In this study, 150 children with biopsy-proven CD were prospectively evaluated with duodenal biopsies, tissue transglutaminase (tTG) IgA serology, and deamidated gliadin peptide (DPG) IgG serology. After maintaining a gluten-free diet (GFD) for at least 1 year, participants underwent followup evaluation.
Of the 97 with normalization of their serology, 91 had normal biopsies (Marsh 0) and 6 had slight abnormalities (Marsh 1).
Of the 27 with positive serology, only 6 had Marsh 3 changes.
Overall, 124 (82.7%) had normalization of duodenal mucosal biopsies irregardless of serology.
Higher rates of mucosal healing are possible with longer duration of GFD.
On the other hand, a recent retrospective study (JPGN 2014; 59: 229-31) notes that among 40 children who underwent followup endoscopic evaluation (>4 months after GFD, median 24 months), most of whom were symptomatic, only 25 had complete healing. Though among those with adherence to a GFD, only five had persistent villous atrophy (Marsh 3 lesion) . Serological correlation was not provided.
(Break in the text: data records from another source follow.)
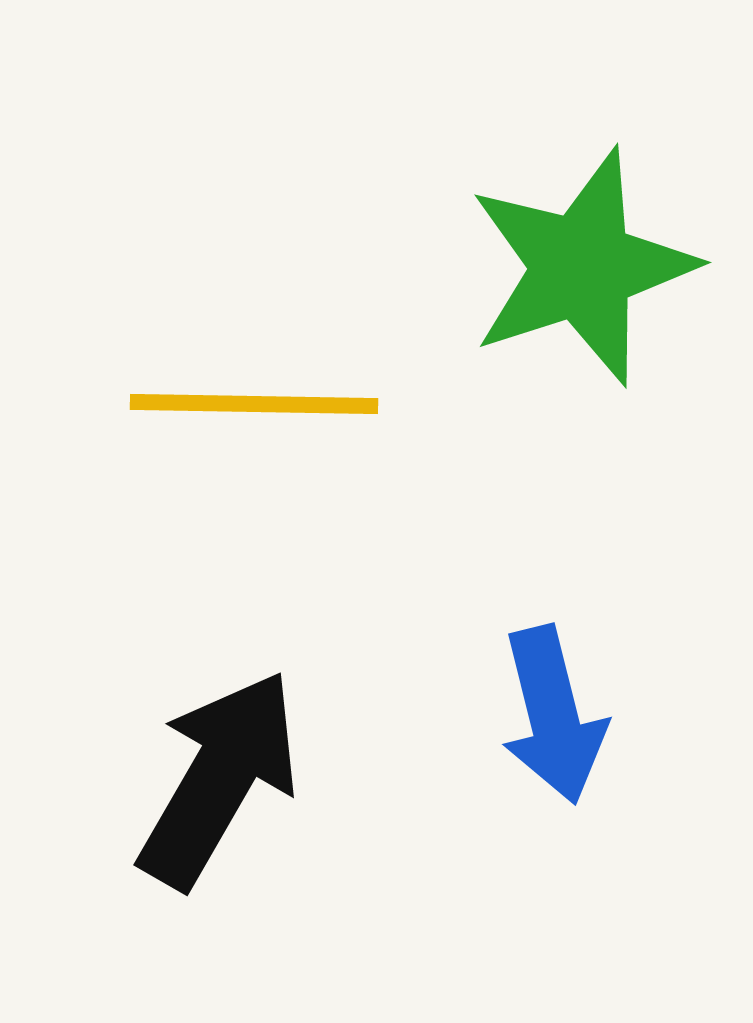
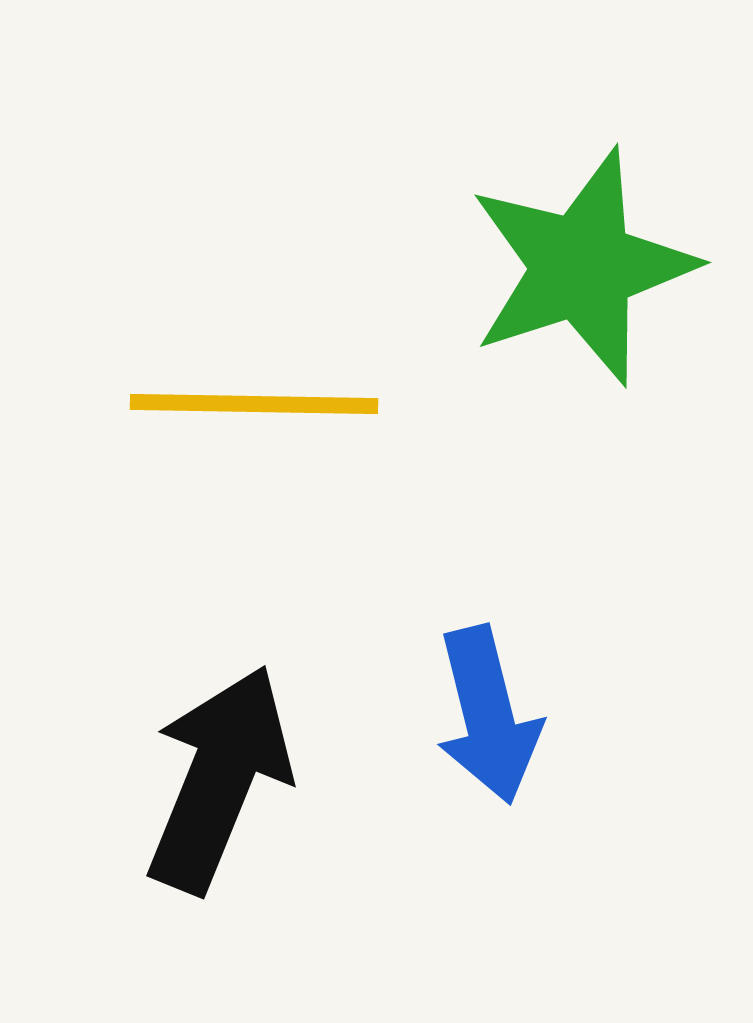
blue arrow: moved 65 px left
black arrow: rotated 8 degrees counterclockwise
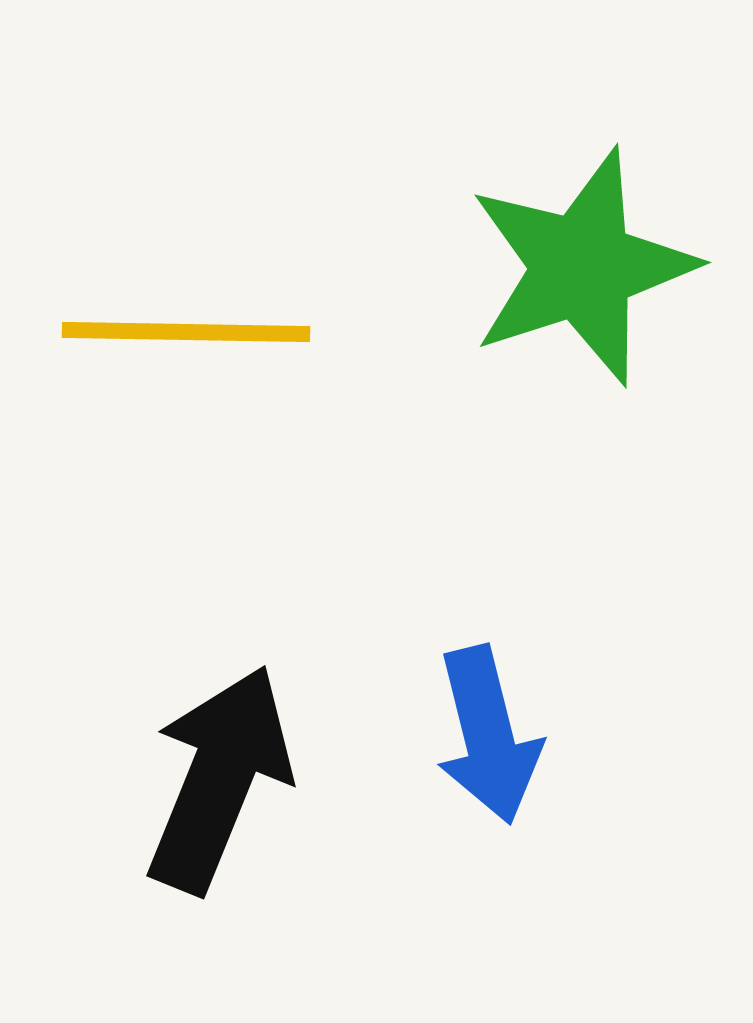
yellow line: moved 68 px left, 72 px up
blue arrow: moved 20 px down
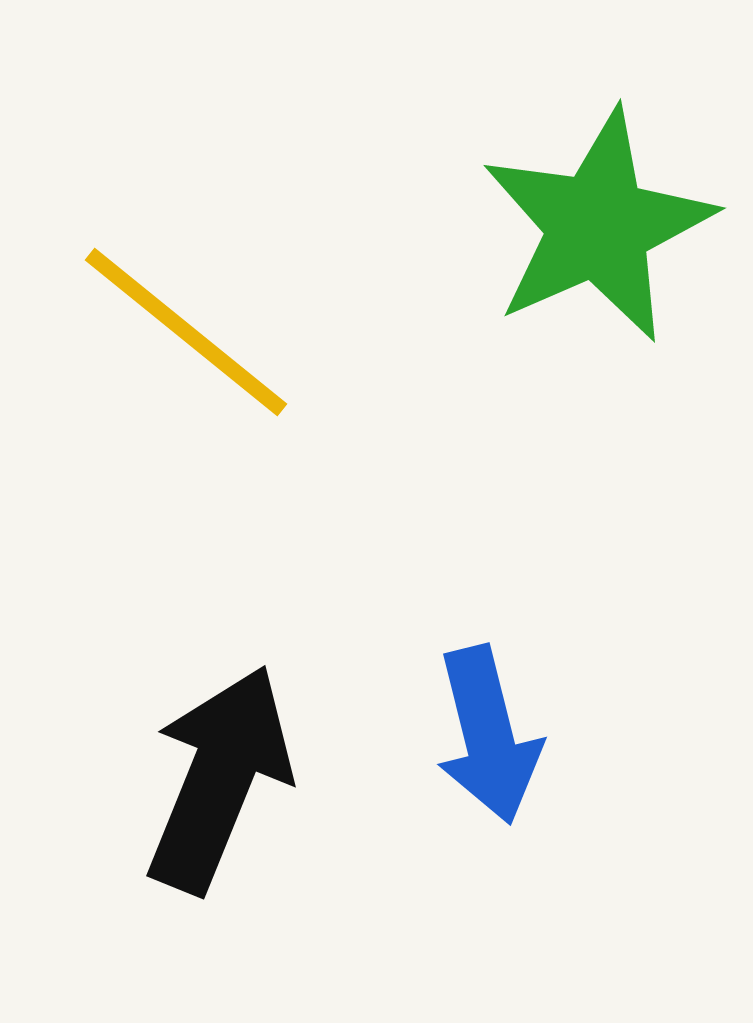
green star: moved 16 px right, 41 px up; rotated 6 degrees counterclockwise
yellow line: rotated 38 degrees clockwise
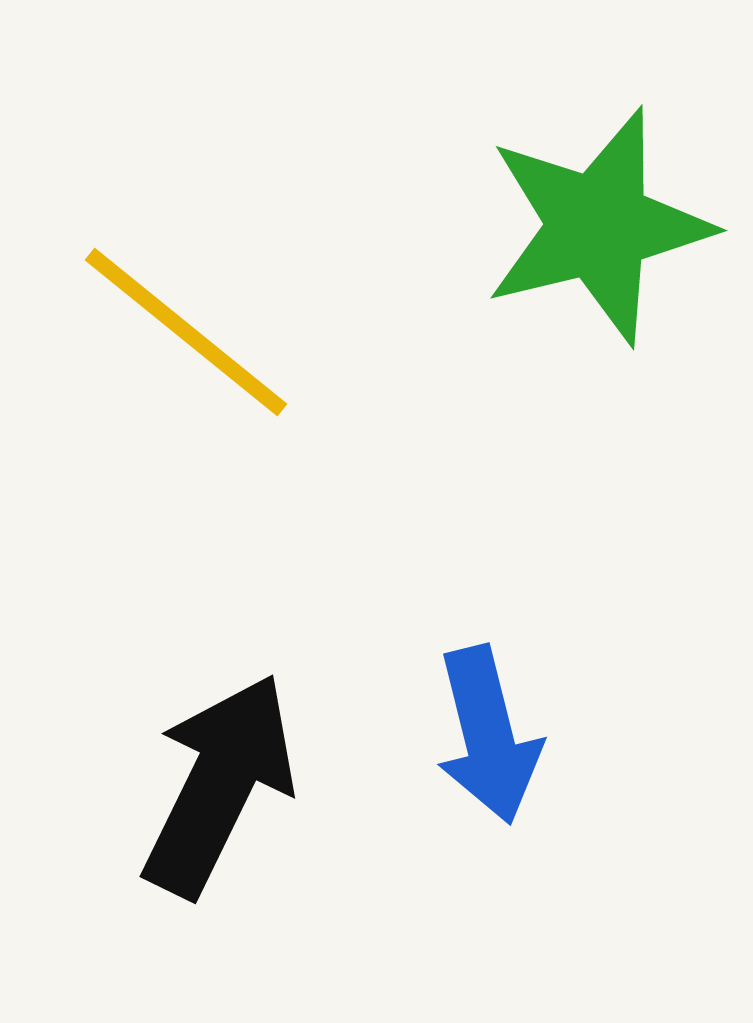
green star: rotated 10 degrees clockwise
black arrow: moved 6 px down; rotated 4 degrees clockwise
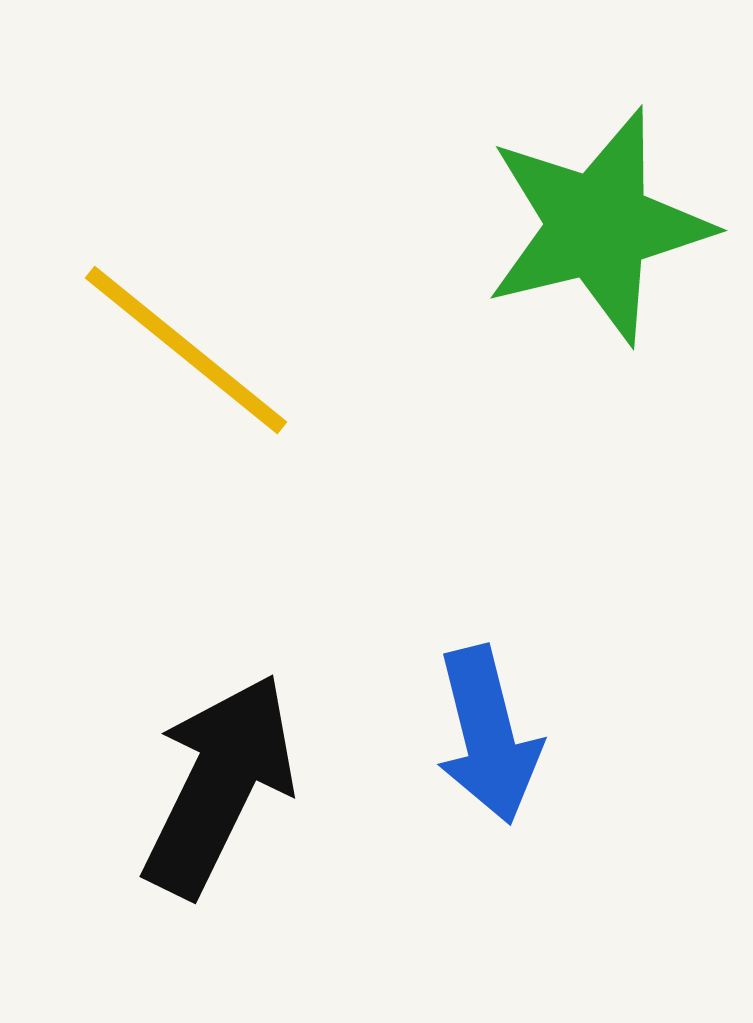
yellow line: moved 18 px down
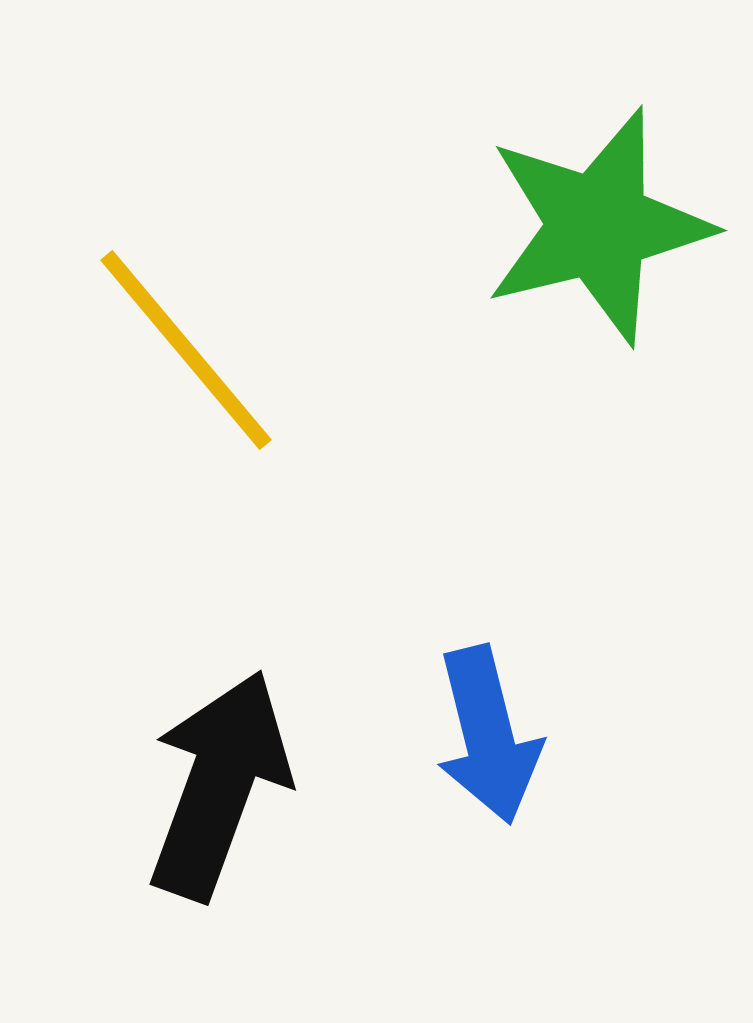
yellow line: rotated 11 degrees clockwise
black arrow: rotated 6 degrees counterclockwise
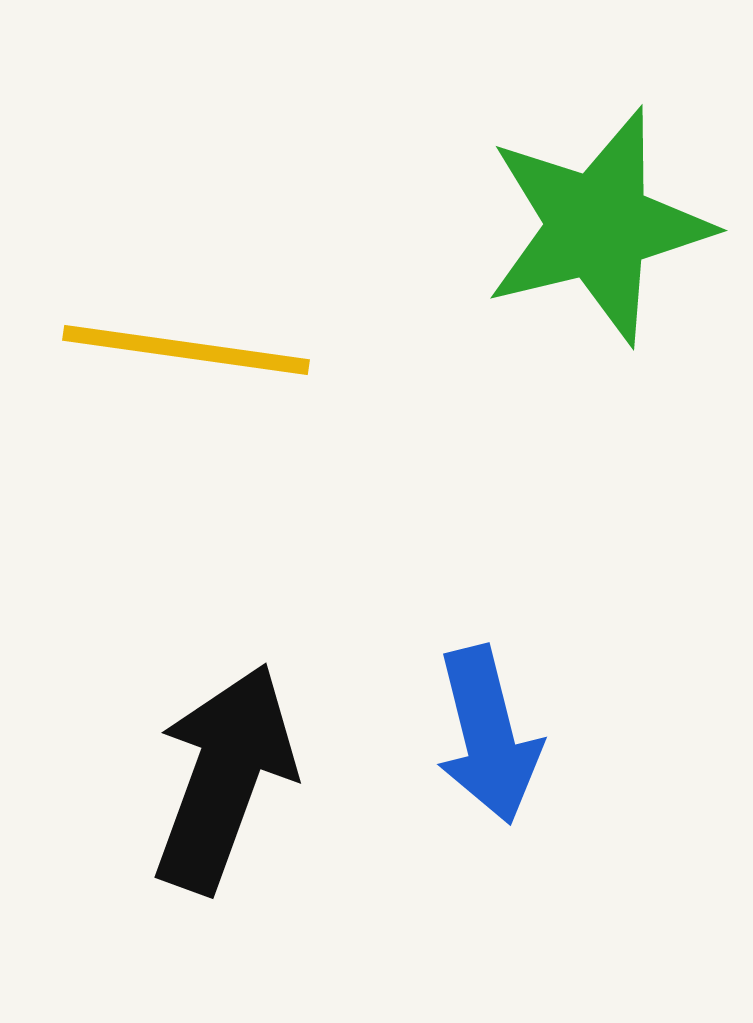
yellow line: rotated 42 degrees counterclockwise
black arrow: moved 5 px right, 7 px up
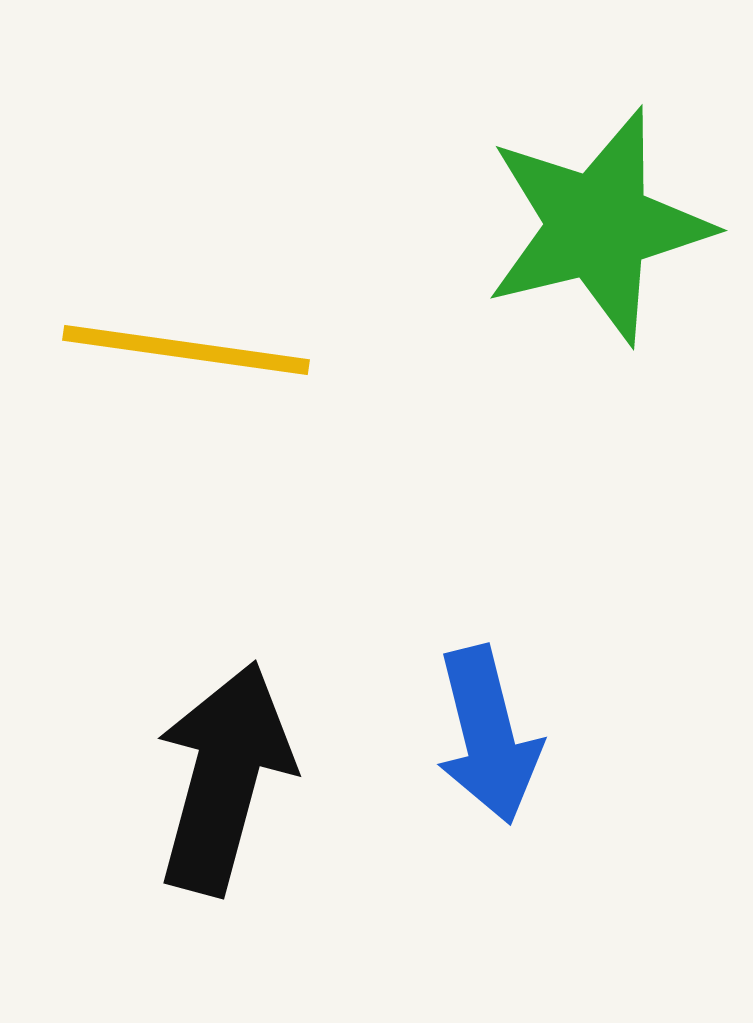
black arrow: rotated 5 degrees counterclockwise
Take-home message: Followup biopsies are not needed in children with normalization of their serology (tTG IgA and DGP IgG). That is, serology correlates well with mucosal healing in children with celiac disease on a GFD >12 months. However, it is certainly reasonable to consider followup endoscopy in those who are symptomatic, especially if serology is abnormal.
In a related matter, the new requirements regarding gluten-free labeling have been implemented -here’s a link from the LA Times: Celiac Regulations or First federal gluten–free regulation takes effect
Disclaimer: These blog posts are for educational purposes only. Specific dosing of medications (along with potential adverse effects) should be confirmed by prescribing physician. This content is not a substitute for medical advice, diagnosis or treatment provided by a qualified healthcare provider. Always seek the advice of your physician or other qualified health provider with any questions you may have regarding a condition.